Clap for Tom?

by Rick Johansen

I didn’t ‘Clap for Captain Tom’ last night. It was certainly nothing personal against this wonderful man who became a national hero during the pandemic. Clearly, for Captain Sir Tom Moore, it was about serving his country, as he did so bravely in the armed forces. I doubt that we shall see his like again and the country is better for everything he did. Still, I stayed indoors at 6.00pm on Wednesday. Did I have a good reason? Well, 109,335 of them, actually.

The weekly ‘Clap For Carers’ during the first wave of the pandemic felt right. It was, more or less, a spontaneous act and during unprecedented times, we could express our appreciation for what those on the frontline were doing. It gradually fizzled out and an attempt to resurrect it before Christmas died a quick death. Where we were all metaphorically linking arms before, this felt contrived, mere lip service, an empty gesture. Then Boris Johnson announced the ‘Clap for Captain Tom’.

I had very little respect for Johnson long before he became prime minister and now I have none at all. We all knew he was a serial liar and completely unsuited to the job of prime minister. Yet the British people, who supposedly despise lying, incompetent politicians, elected him in December 2019 with a landslide. Everything he has done since his elevation to ‘world king’, which as a young boy he always aspired to be, has been disastrous.

“We did everything we could,” said Johnson, as the death toll exceeded 100,000. Just imagine if he hadn’t done everything he could have. How many more would have died? He talks endlessly about Britain being ‘world-beating”. The only thing world-beating about Johnson’s handling of the pandemic is the death toll. A better human being would have held his hands up, admitted he had failed; shamed the nation. The death toll was, in part, down to his dithering, his incompetence, his mixed messaging and refusing to sack his henchman Dominic Cummings when he drove to Durham for a COVID holiday in the middle of the pandemic. But Johnson doesn’t do resigning because he is not an honourable man.

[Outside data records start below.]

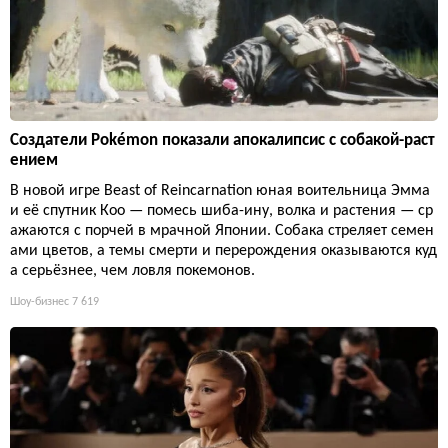
Создатели Pokémon показали апокалипсис с собакой-раст
ением
В новой игре Beast of Reincarnation юная воительница Эмма
и её спутник Кoo — помесь шиба-ину, волка и растения — ср
ажаются с порчей в мрачной Японии. Собака стреляет семен
ами цветов, а темы смерти и перерождения оказываются куд
а серьёзнее, чем ловля покемонов.
Шоу-бизнес
7 619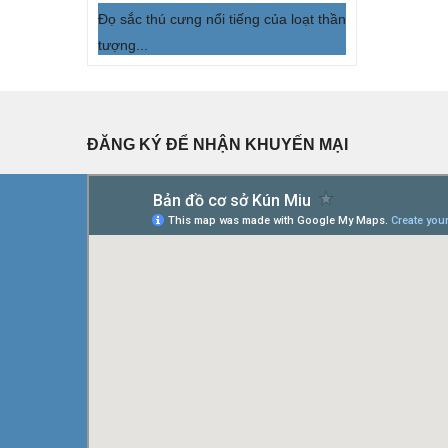
Đọ sắc thú cưng nổi tiếng của loạt thần
tượng...
ĐĂNG KÝ ĐỂ NHẬN KHUYẾN MẠI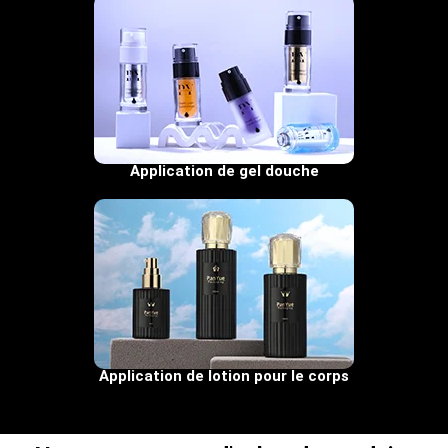
Application de gel douche
Application de lotion pour le corps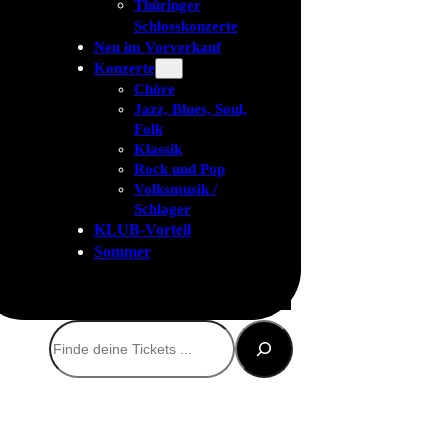
Thüringer
Schlosskonzerte
Neu im Vorverkauf
Konzerte
Chöre
Jazz, Blues, Soul,
Folk
Klassik
Rock und Pop
Volksmusik /
Schlager
KLUB-Vorteil
Sommer
Suchen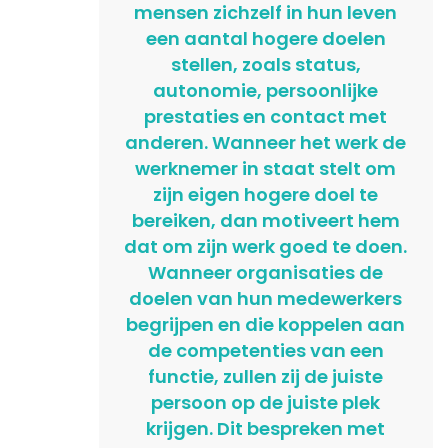
mensen zichzelf in hun leven
een aantal hogere doelen
stellen, zoals status,
autonomie, persoonlijke
prestaties en contact met
anderen. Wanneer het werk de
werknemer in staat stelt om
zijn eigen hogere doel te
bereiken, dan motiveert hem
dat om zijn werk goed te doen.
Wanneer organisaties de
doelen van hun medewerkers
begrijpen en die koppelen aan
de competenties van een
functie, zullen zij de juiste
persoon op de juiste plek
krijgen. Dit bespreken met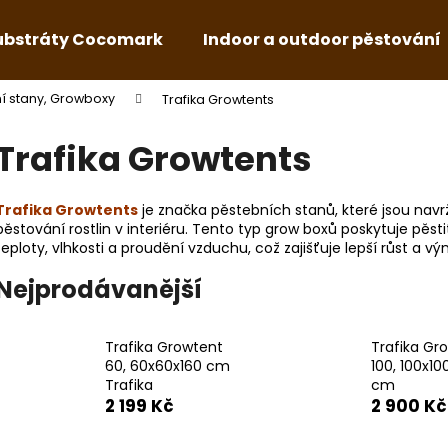
ubstráty Cocomark
Indoor a outdoor pěstování
í stany, Growboxy
Trafika Growtents
Co potřebujete najít?
Trafika Growtents
HLEDAT
Trafika Growtents
je značka pěstebních stanů, které jsou navrž
pěstování rostlin v interiéru. Tento typ grow boxů poskytuje pěst
teploty, vlhkosti a proudění vzduchu, což zajišťuje lepší růst a výn
Doporučujeme
Nejprodávanější
Trafika Growtent
Trafika Gr
60, 60x60x160 cm
100, 100x1
Trafika
cm
2 199 Kč
2 900 Kč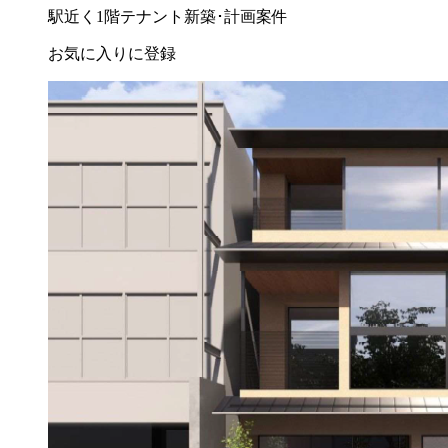
駅近く
1階テナント
新築･計画案件
お気に入りに登録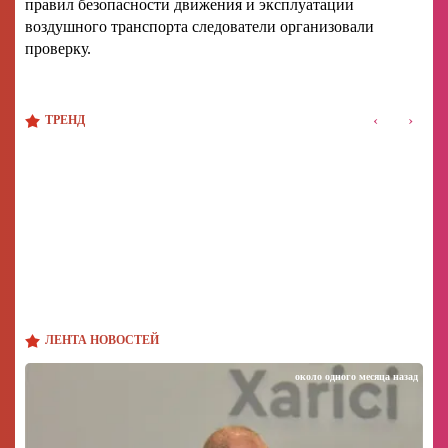
правил безопасности движения и эксплуатации
воздушного транспорта следователи организовали
проверку.
‹
›
ТРЕНД
ЛЕНТА НОВОСТЕЙ
около одного месяца назад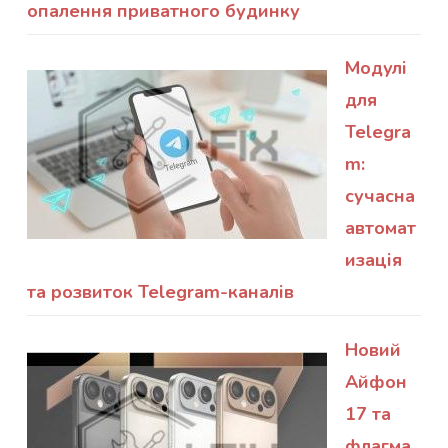
опалення приватного будинку
Модулі
для
Telegra
m:
сучасна
автомат
изація
та розвиток Telegram-каналів
Новий
Айфон
17 та
флагма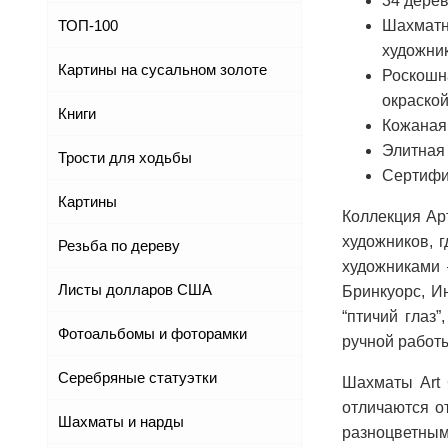
34 дерев
Шахматн
ТОП-100
художни
Картины на сусальном золоте
Роскошна
окраской
Книги
Кожаная 
Элитная 
Трости для ходьбы
Сертифи
Картины
Коллекция Ар
художников, 
Резьба по дереву
художниками 
Листы долларов США
Бринкуорс, И
“птичий глаз
Фотоальбомы и фоторамки
ручной работ
Серебряные статуэтки
Шахматы Art 
отличаются о
Шахматы и нарды
разноцветным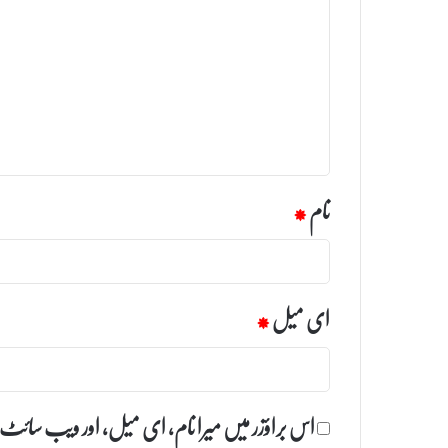
ب
ص
ر
ہ
*
نام
*
ای میل
*
اس براؤزر میں میرا نام، ای میل، اور ویب سائٹ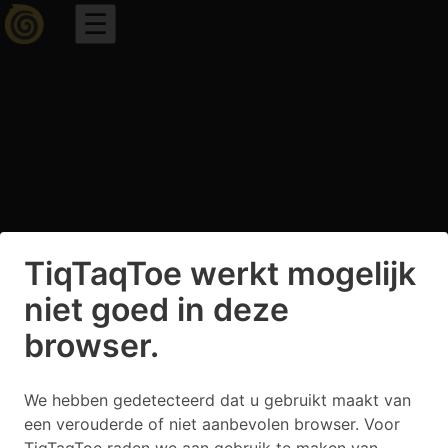
☰
TiqTaqToe
werkt mogelijk
niet goed in deze
browser.
We hebben gedetecteerd dat u gebruikt maakt van
een verouderde of niet aanbevolen browser. Voor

Captain Sir Tom Moore wanted to raise money for the NHS and he did so gloriously, to the tune of £39m when you include Gift Aid. This will change lives. Johnson promised that if we left the EU, the NHS would get an extra £350m every week. It never happened and when COVID-19 hit, our NHS had been run into the ground by Johnson’s Conservative Party, underfunded and underprepared for such a national emergency. When it kicked off, an understaffed NHS kicked in and because we the people stayed at home, hospitals did not get completely overwhelmed. But it was close.

There are calls for Captain Tom to be recognised in death as he was in life. There is, for example, a petition doing the rounds for him to have a state funeral or a funeral with full military honours. I don’t know the protocols for either, but if that’s what his family want, it would be good enough for me. However, there is a better way to honour his memory: for this government and future governments to properly fund the NHS.

Charity exists to provide for the things that the public deems not important enough to fund collectively through the system of taxation. I struggle with this notion at the best of times, given the number of vital areas in which charities provide services that otherwise would not exist. But the NHS? Should we really be leaving our NHS to survive on charity?

The good captain inspired a nation and reminded us what was decent and good. You clap if you want to, but I believe he deserves far more than a round of applause. If we love him as much as we say we do let’s build and improve our NHS. He deserves nothing less. And Johnson can start it all off by giving the NHS the extra £350m he promised back in 2016.